> **Exercise**
Copy the entries below exactly; any picture among them should be left out.

> **Given data**
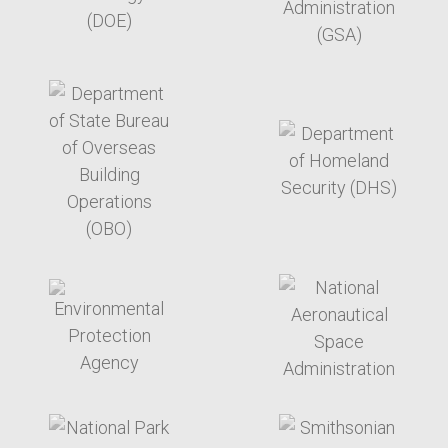
target link
target link
target link
target link
target link
target link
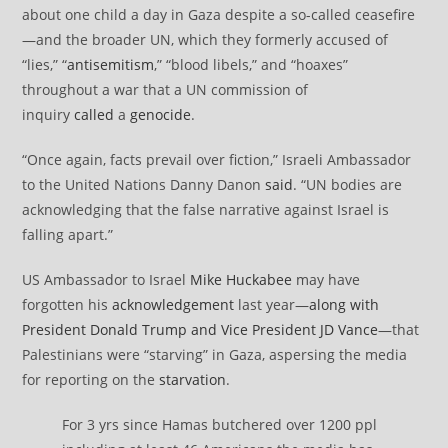
about one child a day in Gaza despite a so-called ceasefire
—and the broader UN, which they formerly accused of
“lies,” “
antisemitism
,” “blood libels,” and “hoaxes”
throughout a war that a UN commission of
inquiry
called
a
genocide
.
“Once again, facts prevail over fiction,” Israeli Ambassador
to the United Nations Danny Danon
said
. “UN bodies are
acknowledging that the false narrative against Israel is
falling apart.”
US Ambassador to Israel
Mike Huckabee
may have
forgotten his
acknowledgement
last year—
along with
President Donald Trump and Vice President JD Vance
—that
Palestinians were “starving” in Gaza, aspersing the media
for reporting on the
starvation
.
For 3 yrs since Hamas butchered over 1200 ppl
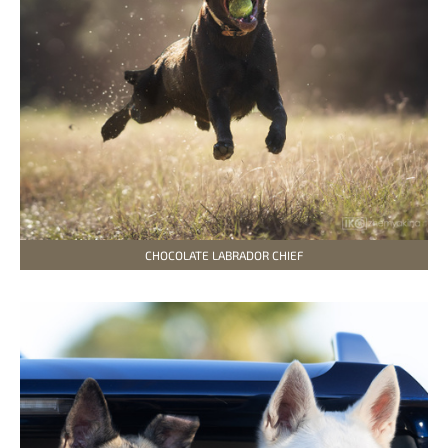
CHOCOLATE LABRADOR CHIEF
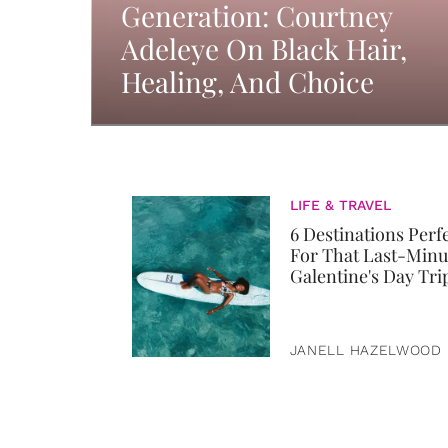
Generation: Courtney
Adeleye On Black Hair,
Healing, And Choice
LIFE & TRAVEL
6 Destinations Perf
For That Last-Minu
Galentine's Day Tri
JANELL HAZELWOOD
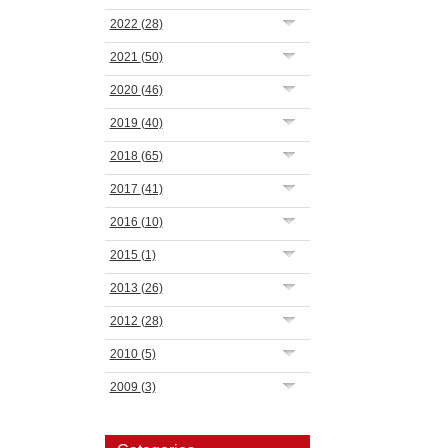
2022
(28)
2021
(50)
2020
(46)
2019
(40)
2018
(65)
2017
(41)
2016
(10)
2015
(1)
2013
(26)
2012
(28)
2010
(5)
2009
(3)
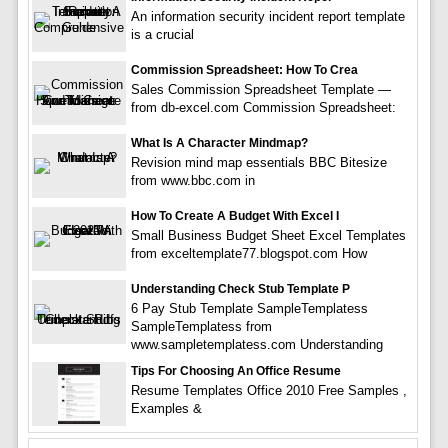
An information security incident report template
is a crucial
Commission Spreadsheet: How To Crea
Sales Commission Spreadsheet Template —
from db-excel.com Commission Spreadsheet:
What Is A Character Mindmap?
Revision mind map essentials BBC Bitesize
from www.bbc.com in
How To Create A Budget With Excel I
Small Business Budget Sheet Excel Templates
from exceltemplate77.blogspot.com How
Understanding Check Stub Template P
6 Pay Stub Template SampleTemplatess
SampleTemplatess from
www.sampletemplatess.com Understanding
Tips For Choosing An Office Resume
Resume Templates Office 2010 Free Samples ,
Examples &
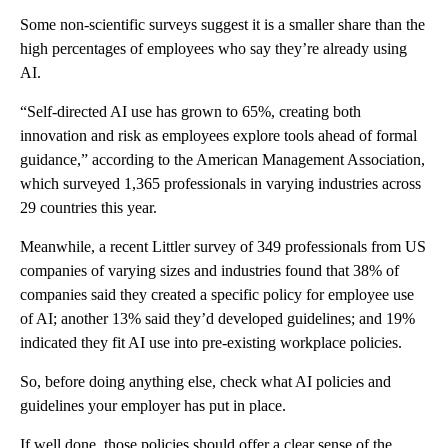
Some non-scientific surveys suggest it is a smaller share than the
high percentages of employees who say they’re already using
AI.
“Self-directed AI use has grown to 65%, creating both
innovation and risk as employees explore tools ahead of formal
guidance,” according to the American Management Association,
which surveyed 1,365 professionals in varying industries across
29 countries this year.
Meanwhile, a recent Littler survey of 349 professionals from US
companies of varying sizes and industries found that 38% of
companies said they created a specific policy for employee use
of AI; another 13% said they’d developed guidelines; and 19%
indicated they fit AI use into pre-existing workplace policies.
So, before doing anything else, check what AI policies and
guidelines your employer has put in place.
If well done, those policies should offer a clear sense of the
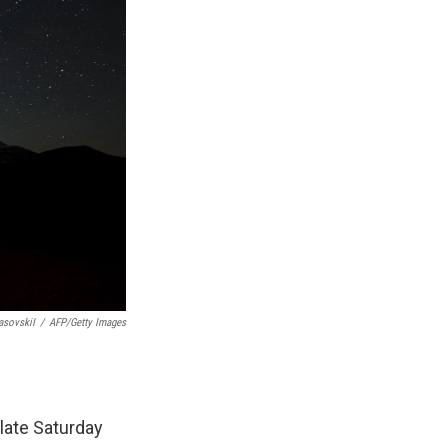
asovskiI
/
AFP/Getty Images
late Saturday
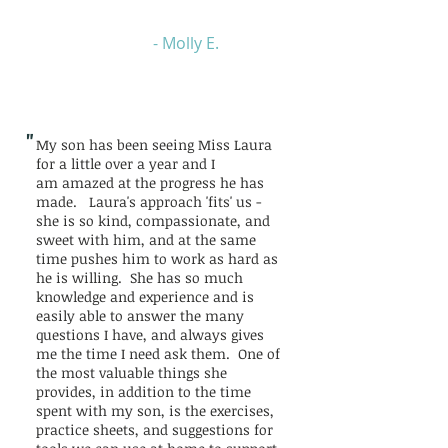
- Molly E.
"
My son has been seeing Miss Laura
for a little over a year and I
am amazed at the progress he has
made. Laura's approach 'fits' us -
she is so kind, compassionate, and
sweet with him, and at the same
time pushes him to work as hard as
he is willing. She has so much
knowledge and experience and is
easily able to answer the many
questions I have, and always gives
me the time I need ask them. One of
the most valuable things she
provides, in addition to the time
spent with my son, is the exercises,
practice sheets, and suggestions for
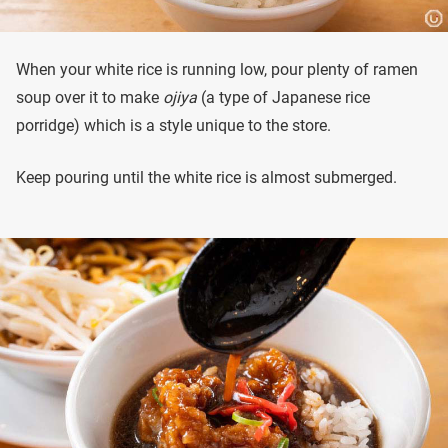
When your white rice is running low, pour plenty of ramen
soup over it to make
ojiya
(a type of Japanese rice
porridge) which is a style unique to the store.
Keep pouring until the white rice is almost submerged.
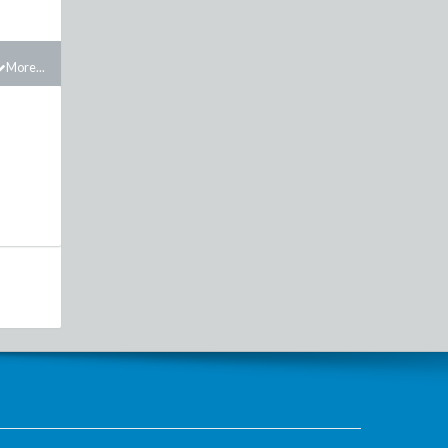
More...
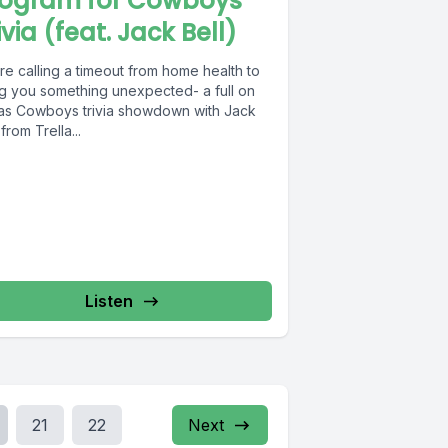
rogram for Cowboys
ivia (feat. Jack Bell)
re calling a timeout from home health to
ng you something unexpected- a full on
las Cowboys trivia showdown with Jack
 from Trella...
Listen
21
22
Next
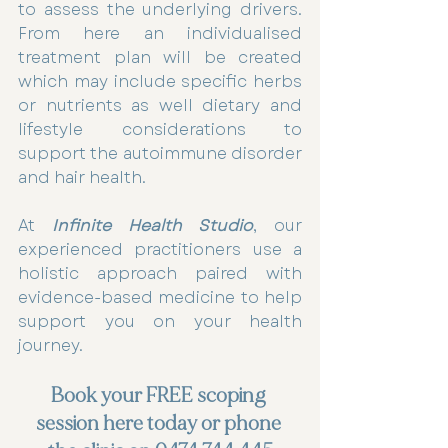
to assess the underlying drivers. 
From here an individualised 
treatment plan will be created 
which may include specific herbs 
or nutrients as well dietary and 
lifestyle considerations to 
support the autoimmune disorder 
and hair health.
At 
Infinite Health Studio
, our 
experienced practitioners use a 
holistic approach paired with 
evidence-based medicine to help 
support you on your health 
journey.
Book your FREE scoping 
session here today or phone 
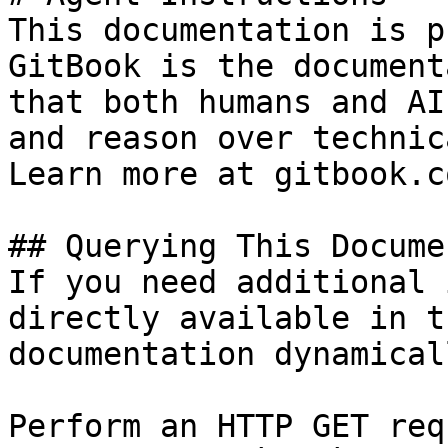
This documentation is p
GitBook is the document
that both humans and AI
and reason over technic
Learn more at gitbook.co
## Querying This Docume
If you need additional 
directly available in t
documentation dynamical
Perform an HTTP GET req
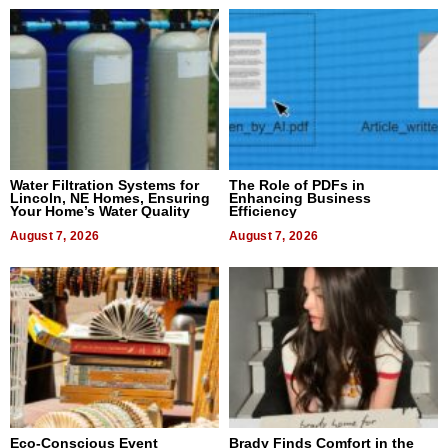
Water Filtration Systems for
The Role of PDFs in
Lincoln, NE Homes, Ensuring
Enhancing Business
Your Home’s Water Quality
Efficiency
August 7, 2026
August 7, 2026
Eco-Conscious Event
Brady Finds Comfort in the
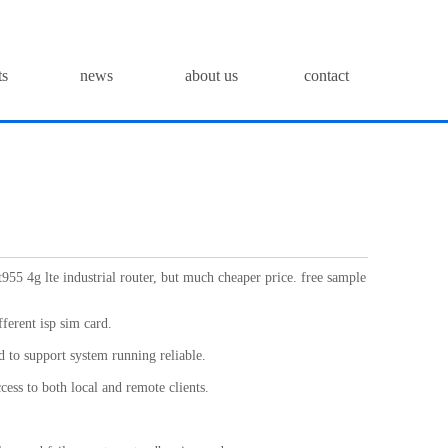
ts
news
about us
contact
t955 4g lte industrial router, but much cheaper price. free sample
fferent isp sim card.
 to support system running reliable.
cess to both local and remote clients.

> **Answer space**
target link
target link
target link
target link
target link
target link
about one child a day in Gaza despite a so-called ceasefire
—and the broader UN, which they formerly accused of
“lies,” “
antisemitism
,” “blood libels,” and “hoaxes”
throughout a war that a UN commission of
inquiry
called
a
genocide
.
“Once again, facts prevail over fiction,” Israeli Ambassador
to the United Nations Danny Danon
said
. “UN bodies are
acknowledging that the false narrative against Israel is
falling apart.”
US Ambassador to Israel
Mike Huckabee
may have
forgotten his
acknowledgement
last year—
along with
President Donald Trump and Vice President JD Vance
—that
Palestinians were “starving” in Gaza, aspersing the media
for reporting on the
starvation
.
For 3 yrs since Hamas butchered over 1200 ppl
CHOCOLATE LABRADOR CHIEF
Generation: Courtney
Adeleye On Black Hair,
Healing, And Choice
LIFE & TRAVEL
6 Destinations Perf
For That Last-Minu
Galentine's Day Tri
JANELL HAZELWOOD
2022
(28)
2021
(50)
2020
(46)
2019
(40)
2018
(65)
2017
(41)
2016
(10)
2015
(1)
2013
(26)
2012
(28)
2010
(5)
2009
(3)
An information security incident report template
is a crucial
Commission Spreadsheet: How To Crea
Sales Commission Spreadsheet Template —
from db-excel.com Commission Spreadsheet:
What Is A Character Mindmap?
Revision mind map essentials BBC Bitesize
from www.bbc.com in
How To Create A Budget With Excel I
Small Business Budget Sheet Excel Templates
from exceltemplate77.blogspot.com How
Understanding Check Stub Template P
6 Pay Stub Template SampleTemplatess
SampleTemplatess from
www.sampletemplatess.com Understanding
Tips For Choosing An Office Resume
Resume Templates Office 2010 Free Samples ,
Examples &
Some non-scientific surveys suggest it is a smaller share than the
high percentages of employees who say they’re already using
AI.
“Self-directed AI use has grown to 65%, creating both
innovation and risk as employees explore tools ahead of formal
guidance,” according to the American Management Association,
which surveyed 1,365 professionals in varying industries across
29 countries this year.
Meanwhile, a recent Littler survey of 349 professionals from US
companies of varying sizes and industries found that 38% of
companies said they created a specific policy for employee use
of AI; another 13% said they’d developed guidelines; and 19%
indicated they fit AI use into pre-existing workplace policies.
So, before doing anything else, check what AI policies and
guidelines your employer has put in place.
If well done, those policies should offer a clear sense of the
asovskiI
/
AFP/Getty Images
late Saturday
- Molly E.
"
My son has been seeing Miss Laura
for a little over a year and I
am amazed at the progress he has
made. Laura's approach 'fits' us -
she is so kind, compassionate, and
sweet with him, and at the same
time pushes him to work as hard as
he is willing. She has so much
knowledge and experience and is
easily able to answer the many
questions I have, and always gives
me the time I need ask them. One of
the most valuable things she
provides, in addition to the time
spent with my son, is the exercises,
practice sheets, and suggestions for
When your white rice is running low, pour plenty of ramen
soup over it to make
ojiya
(a type of Japanese rice
porridge) which is a style unique to the store.
Keep pouring until the white rice is almost submerged.
More...
rogram for Cowboys
ivia (feat. Jack Bell)
re calling a timeout from home health to
ng you something unexpected- a full on
las Cowboys trivia showdown with Jack
 from Trella...
Listen
21
22
Next
to assess the underlying drivers. 
From here an individualised 
treatment plan will be created 
which may include specific herbs 
or nutrients as well dietary and 
lifestyle considerations to 
support the autoimmune disorder 
and hair health.
At 
Infinite Health Studio
, our 
experienced practitioners use a 
holistic approach paired with 
evidence-based medicine to help 
support you on your health 
journey.
Book your FREE scoping 
session here today or phone 
This documentation is p
GitBook is the document
that both humans and AI
and reason over technic
Learn more at gitbook.co
## Querying This Docume
If you need additional 
directly available in t
documentation dynamical
Perform an HTTP GET req
Water Filtration Systems for
The Role of PDFs in
Lincoln, NE Homes, Ensuring
Enhancing Business
Your Home’s Water Quality
Efficiency
August 7, 2026
August 7, 2026
Eco-Conscious Event
Brady Finds Comfort in the
ts
news
about us
contact
t955 4g lte industrial router, but much cheaper price. free sample
fferent isp sim card.
 to support system running reliable.
cess to both local and remote clients.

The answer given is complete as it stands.